Vadias e Vândalas

Em 2011, quando a Marcha das Vadias começou, os argumentos contra eram, basicamente, os mesmos de hoje: se você procura por respeito, por que sair sem camiseta e se intitular vadia? Mesmo com os debates das Marchas das Vadias afiadíssimos nas redes sociais, esse discurso do “quer respeito se dê ao respeito” não saiu de moda, infelizmente.
Porém, com o tempo e a popularização da palavra ‘vandalismo’, por conta dos protestos nas ruas de 2013, os argumentos contra as Vadias ganharam um novo tom: somos todas vândalas.
Em 2013, ocorreu uma perfomance na Marcha das Vadias do Rio de Janeiro que fez com que não só a marcha carioca tenha sido transformada em mártir do vandalismo, mas também as Marchas das Vadias do Brasil inteiro. Algumas pessoas gritaram que essa perfomance “sujou” o nome da Marcha das Vadias, como se em algum momento a marcha fosse vista como algo “limpinho”. A discussão aqui não é sobre o certo ou errado da perfomance, mas sobre a força e o repúdio quase instantâneos que aparecem quando o alvo é a Marcha das Vadias.
Na Marcha das Vadias de Curitiba – 2014, o motivo para nos chamarem de vândalas foi a estátua da mulher nua, que carinhosamente chamamos de Maria. Todo ano a organização da marcha pinta e enfeita a Maria, com batons, flores, retalhos. E esse ano usamos tinta guache. Gritaram: VÂNDALAS! Porque enfeitamos a estátua que nos outros dias fica cheia de sujeira.
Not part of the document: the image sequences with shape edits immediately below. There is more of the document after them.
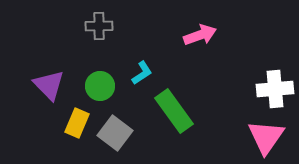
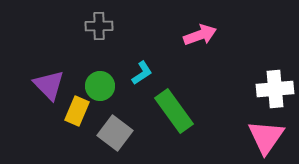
yellow rectangle: moved 12 px up
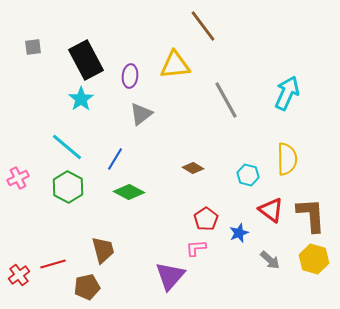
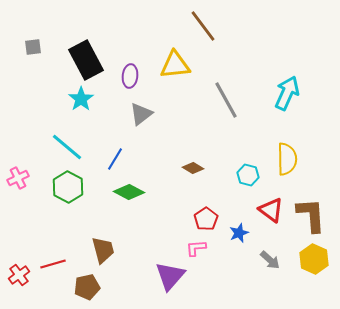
yellow hexagon: rotated 8 degrees clockwise
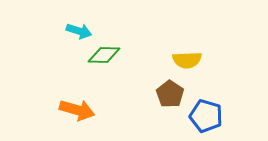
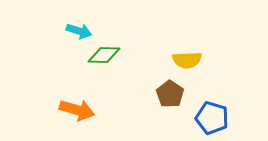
blue pentagon: moved 6 px right, 2 px down
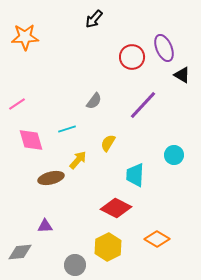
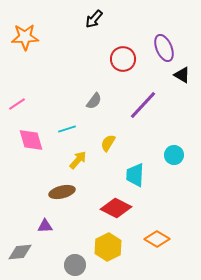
red circle: moved 9 px left, 2 px down
brown ellipse: moved 11 px right, 14 px down
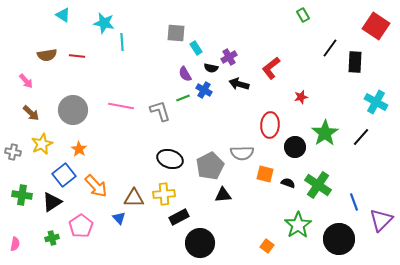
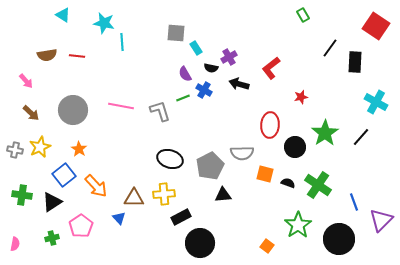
yellow star at (42, 144): moved 2 px left, 3 px down
gray cross at (13, 152): moved 2 px right, 2 px up
black rectangle at (179, 217): moved 2 px right
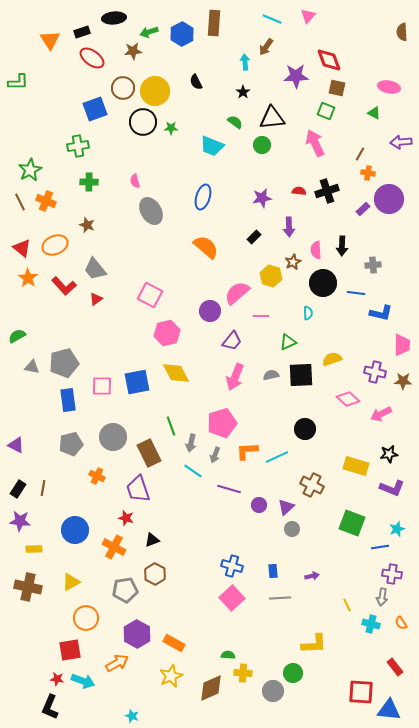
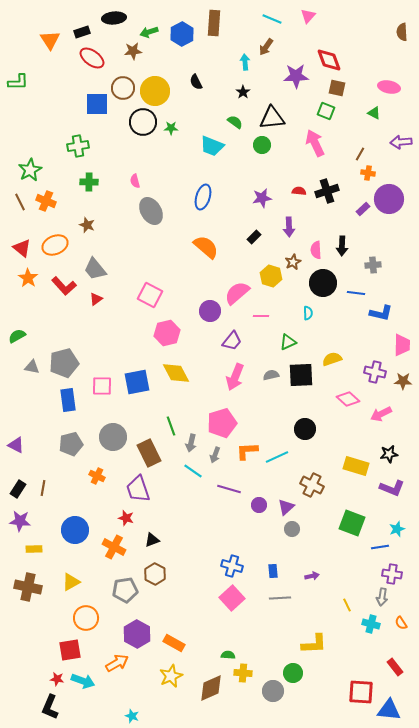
blue square at (95, 109): moved 2 px right, 5 px up; rotated 20 degrees clockwise
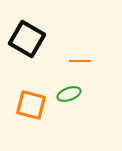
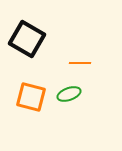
orange line: moved 2 px down
orange square: moved 8 px up
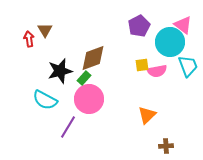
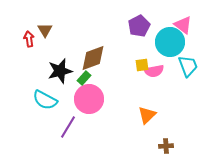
pink semicircle: moved 3 px left
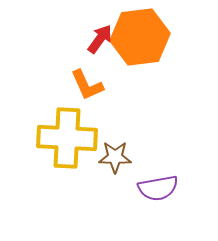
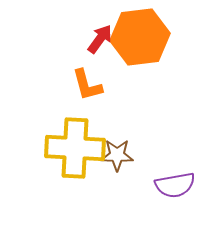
orange L-shape: rotated 9 degrees clockwise
yellow cross: moved 8 px right, 10 px down
brown star: moved 2 px right, 2 px up
purple semicircle: moved 17 px right, 3 px up
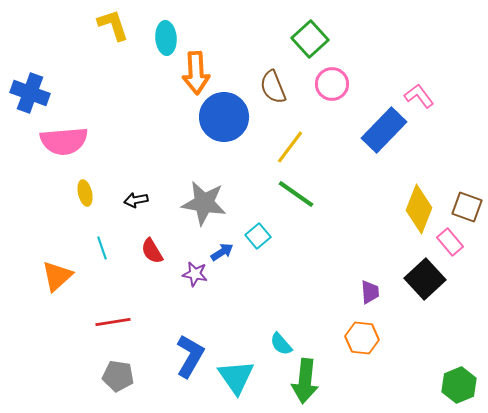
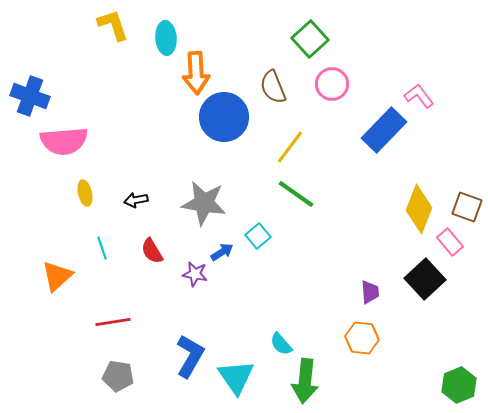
blue cross: moved 3 px down
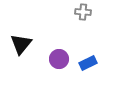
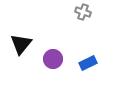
gray cross: rotated 14 degrees clockwise
purple circle: moved 6 px left
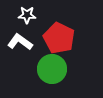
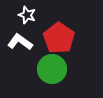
white star: rotated 18 degrees clockwise
red pentagon: rotated 8 degrees clockwise
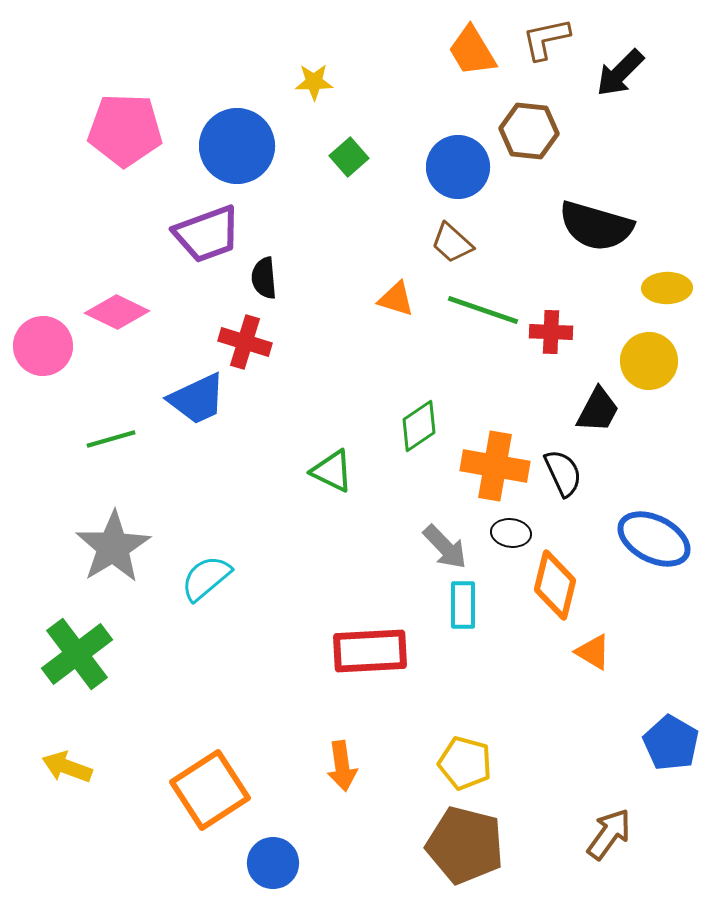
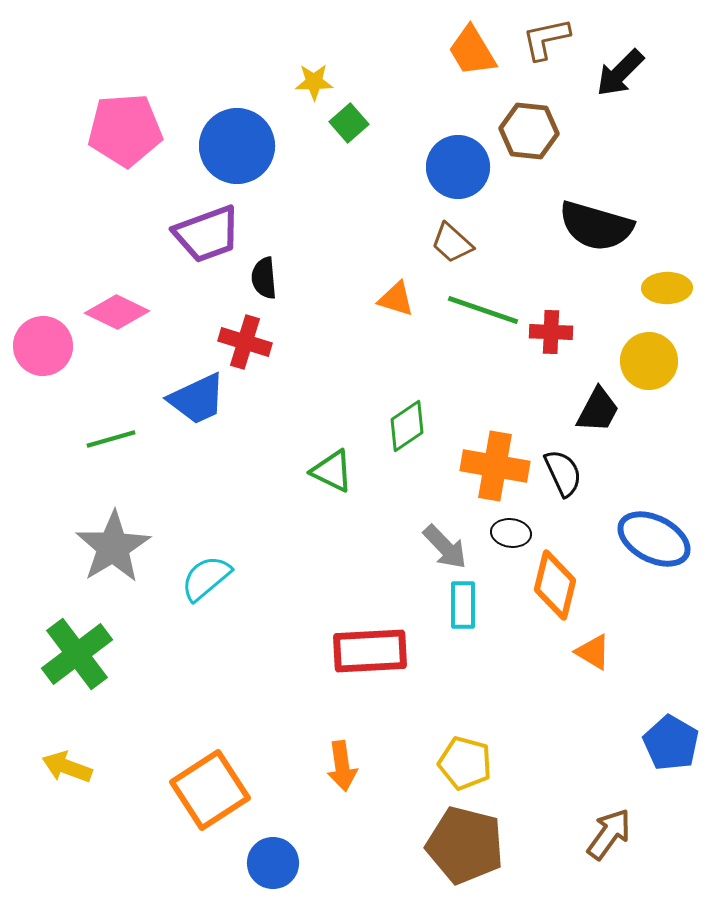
pink pentagon at (125, 130): rotated 6 degrees counterclockwise
green square at (349, 157): moved 34 px up
green diamond at (419, 426): moved 12 px left
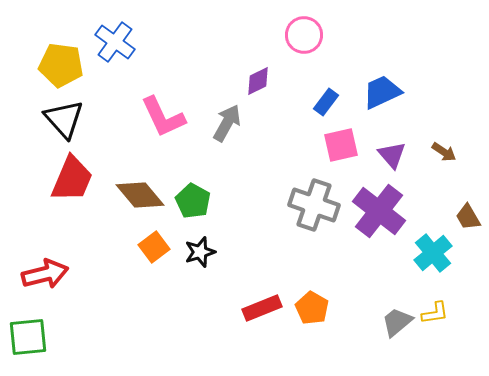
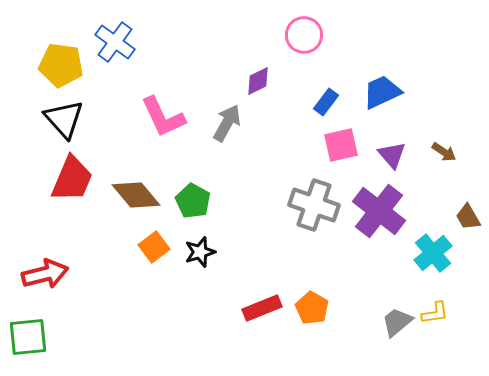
brown diamond: moved 4 px left
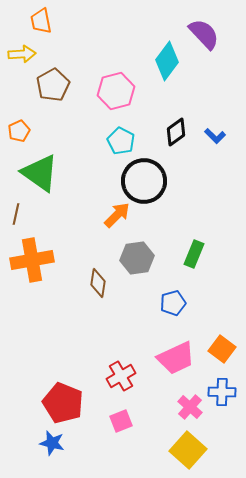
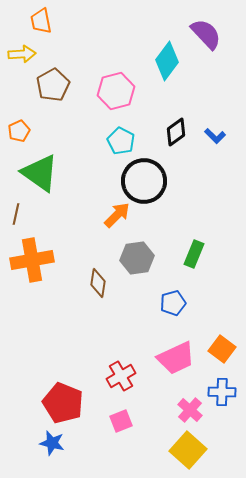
purple semicircle: moved 2 px right
pink cross: moved 3 px down
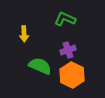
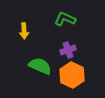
yellow arrow: moved 3 px up
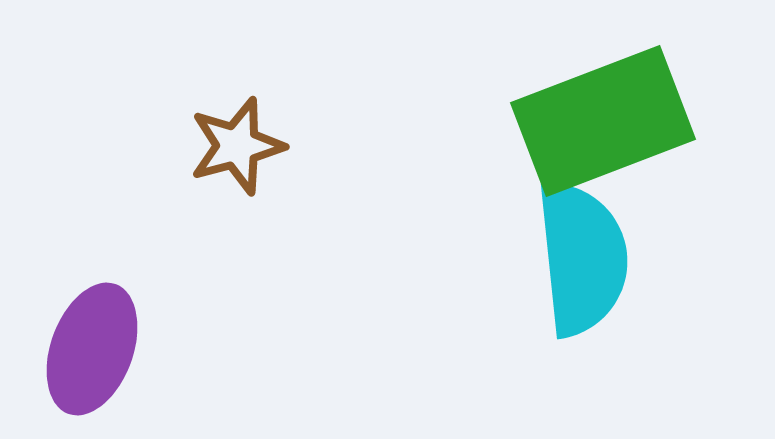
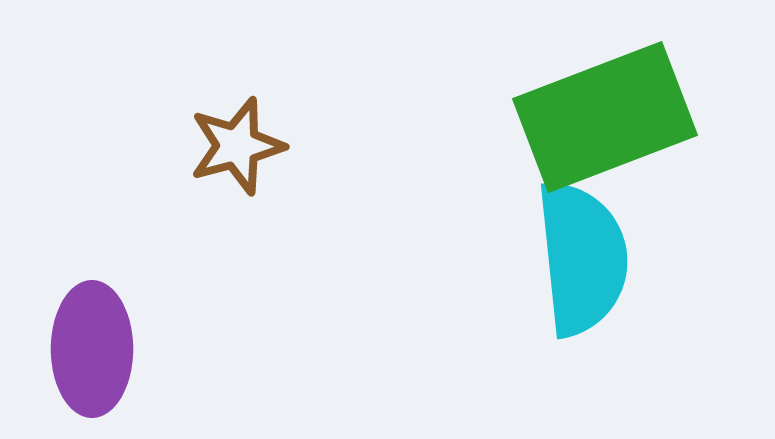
green rectangle: moved 2 px right, 4 px up
purple ellipse: rotated 20 degrees counterclockwise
Marcha das Vadias protesta a favor da liberdade da mulher e contra o machismo em Curitiba/PR. Foto de Vagner Rosario / Futura Press.
Se não tivéssemos pintado a estátua da mulher nua, teriam inventado outra desculpa qualquer para dizer que a Marcha das Vadias Curitiba é imoral, vândala, etc. Estátua essa esquecida, ninguém liga para ela, assim como esquecem da violência contra a mulher. Violência que é praticada todos os dias nas cidades, no país, em nossas vidas. E, no dia da Marcha sempre enfeitamos Maria em um ato simbólico, que grita no ouvido de todas as mulheres: SE EMPODERA! VEM PRA RUA! A rua é nossa. A cidade é nossa. O corpo é seu, só seu e ninguém pode tocá-lo sem sua permissão. Marchamos e gritamos juntas que “o corpo é da mulher e ela dá pra quem quiser”
É uma estátua, a tinta é lavável, mas quem se importa? O importante mesmo é achar uma desculpa para nos chamar de vândalas, dizer a mesma ladainha de sempre: “se querem respeito porque saem sem camiseta?”.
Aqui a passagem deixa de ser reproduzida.